According to Darshillan, she had put up with the discomfort for years, thinking that it was part of the job.

As more people spend time staring at screens, he says ergonomics – which he defines as the science of fitting the job to the worker to ensure it matches their physical capabilities – is essential in preventing discomfort.

However, most people are unaware of proper posture or how to position their hands when using a desktop or laptop, he adds.

For example, you may develop pain due to constant contact stress when resting the wrist on a flat surface for a long time.

“As you move your wrists on that surface, you’re creating pressure on that part of the body,” he adds.

Using a stand improperly to raise the display could also result in other types of pain.

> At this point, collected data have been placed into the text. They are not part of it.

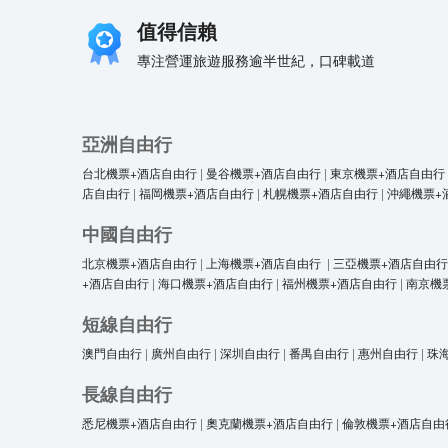
值得信賴
專注營運旅遊服務逾半世紀，口碑載道
亞洲自由行
台北機票+酒店自由行
|
曼谷機票+酒店自由行
|
東京機票+酒店自由行
店自由行
|
福岡機票+酒店自由行
|
札幌機票+酒店自由行
|
沖繩機票+
中國自由行
北京機票+酒店自由行
|
上海機票+酒店自由行
|
三亞機票+酒店自由行
+酒店自由行
|
海口機票+酒店自由行
|
福州機票+酒店自由行
|
南京機
短線自由行
澳門自由行
|
廣州自由行
|
深圳自由行
|
番禺自由行
|
惠州自由行
|
珠
長線自由行
悉尼機票+酒店自由行
|
奧克蘭機票+酒店自由行
|
倫敦機票+酒店自由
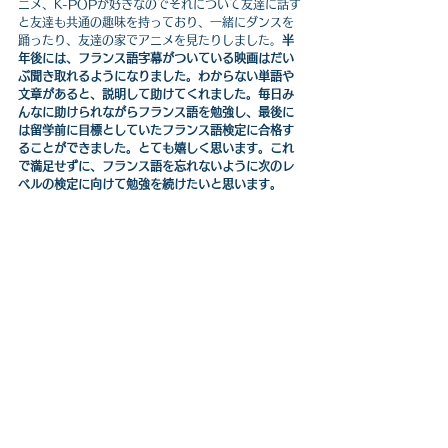
ニメ、K-POPが好きなのでそれについて友達に話す
と友達も共通の趣味を持っており、一緒にダンスを
踊ったり、友達の家でアニメを見たりしました。
半
年後には、フランス語字幕がついている映画はだい
ぶ聞き取れるようになりました。わからない単語や
文章があると、説明して助けてくれました。毎日み
んなに助けられながらフランス語を勉強し、最後に
は留学前に目標としていたフランス語検定に合格す
ることができました。とても嬉しく思います。これ
で満足せずに、フランス語を忘れないように次のレ
ベルの検定に向けて勉強を続けたいと思います。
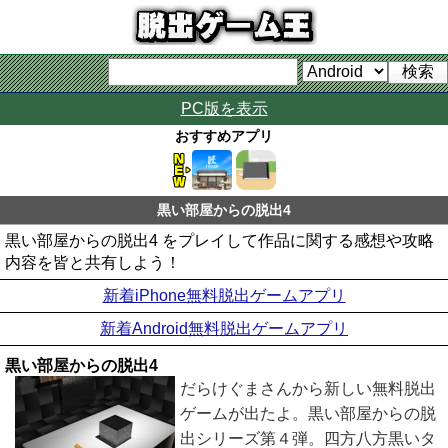
PC版を表示
おすすめアプリ
黒い部屋からの脱出4
黒い部屋からの脱出4 をプレイして作品に関する感想や攻略
内容を皆と共有しよう！
新着iPhone無料脱出ゲームアプリ
新着Android無料脱出ゲームアプリ
黒い部屋からの脱出4
だらけぐまさんから新しい無料脱出
ゲームが出たよ。黒い部屋からの脱
出シリーズ第４弾。四方八方黒いタ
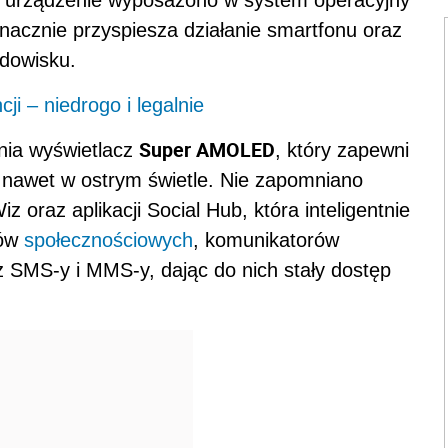
we urządzenie wyposażono w system operacyjny
nacznie przyspiesza działanie smartfonu oraz
dowisku.
ji – niedrogo i legalnie
Super AMOLED
enia wyświetlacz
, który zapewni
 nawet w ostrym świetle. Nie zapomniano
z oraz aplikacji Social Hub, która inteligentnie
sów
społecznościowych
, komunikatorów
az SMS-y i MMS-y, dając do nich stały dostęp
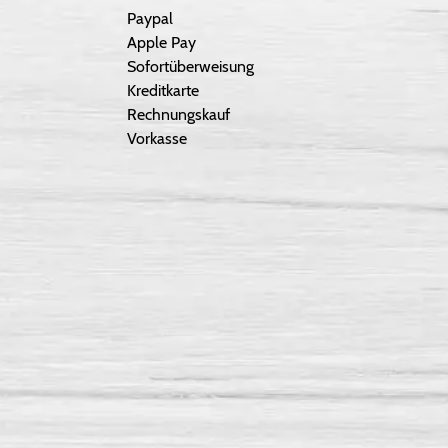
Paypal
Apple Pay
Sofortüberweisung
Kreditkarte
Rechnungskauf
Vorkasse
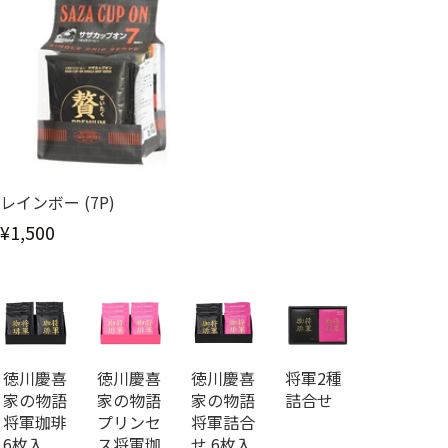
レインボー (7P)
¥1,500
徳川慶喜
徳川慶喜
徳川慶喜
将軍2種
家の物語
家の物語
家の物語
詰合せ
将軍珈琲
プリンセ
将軍詰合
6枚入
ス将軍珈
せ 6枚入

“A person may want to keep the screen at eye level but may forget about the fingers, hands and shoulders, which may have to be raised to support this position.

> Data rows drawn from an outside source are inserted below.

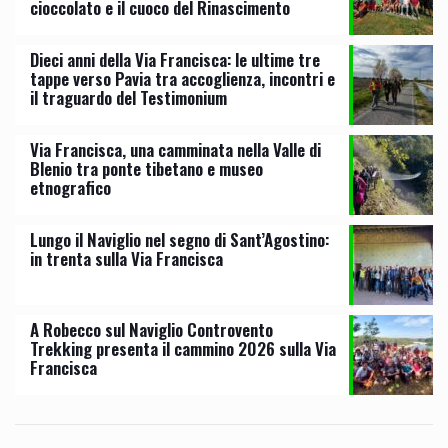
cioccolato e il cuoco del Rinascimento
Dieci anni della Via Francisca: le ultime tre
tappe verso Pavia tra accoglienza, incontri e
il traguardo del Testimonium
Via Francisca, una camminata nella Valle di
Blenio tra ponte tibetano e museo
etnografico
Lungo il Naviglio nel segno di Sant’Agostino:
in trenta sulla Via Francisca
A Robecco sul Naviglio Controvento
Trekking presenta il cammino 2026 sulla Via
Francisca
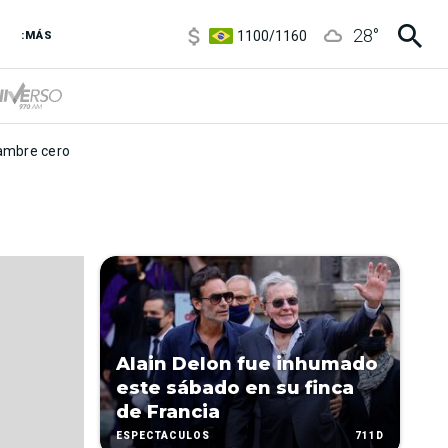
5900
/
5960
28
°
1100
/
1160
:MÁS
3,8
/
4
6850
/
7200
5900
/
5960
mbre cero
Alain Delon fue inhumado
este sábado en su finca
de Francia
711D
ESPECTÁCULOS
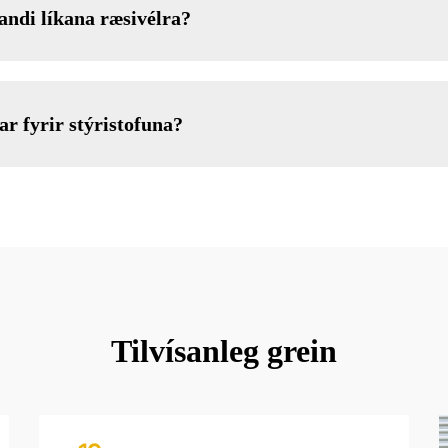
ndi líkana ræsivélra?
ar fyrir stýristofuna?
Tilvísanleg grein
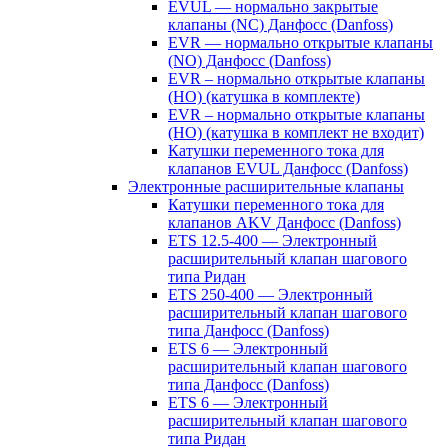
EVUL — нормально закрытые
клапаны (NC) Данфосс (Danfoss)
EVR — нормально открытые клапаны
(NO) Данфосс (Danfoss)
EVR – нормально открытые клапаны
(НО) (катушка в комплекте)
EVR – нормально открытые клапаны
(НО) (катушка в комплект не входит)
Катушки переменного тока для
клапанов EVUL Данфосс (Danfoss)
Электронные расширительные клапаны
Катушки переменного тока для
клапанов AKV Данфосс (Danfoss)
ETS 12.5-400 — Электронный
расширительный клапан шагового
типа Ридан
ETS 250-400 — Электронный
расширительный клапан шагового
типа Данфосс (Danfoss)
ETS 6 — Электронный
расширительный клапан шагового
типа Данфосс (Danfoss)
ETS 6 — Электронный
расширительный клапан шагового
типа Ридан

“Maintaining this position for an extended period may result in musculoskeletal disorders (MSD), causing more problems for the shoulder, hand and wrist,” he says.

His colleague, Mesh principal consultant Dr Ramachandran Valautham, says working from home may have made the situation worse.

“When people shifted to working from home, many workers were not prepared for such a change.

“They didn’t have proper furniture or pay attention to their posture,” he says.

Carpal Tunnel Syndrome

Early carpal tunnel syndrome can be treated with conservative treatment, including using splints and therapy, says Dr Teh.

The thought is echoed by Dr Teh Kok Kheng, Consultant Hand and Microsurgeon at Sunway Medical Centre in Selangor, who says poor posture or hand placement would put the person at risk of developing carpal tunnel syndrome.

“The keyboard and mouse can be a contributing factor to the worsening of carpal tunnel syndrome symptoms because of the prolonged period of time one has to keep the wrist in an extended position,” says Dr Teh.

This causes the muscles that don’t usually have to work so hard to go into fatigue, spasms and subsequently become inflamed, causing pain, he adds.

“In the wrist, the median nerve that has to pass through the carpal tunnel is most at risk.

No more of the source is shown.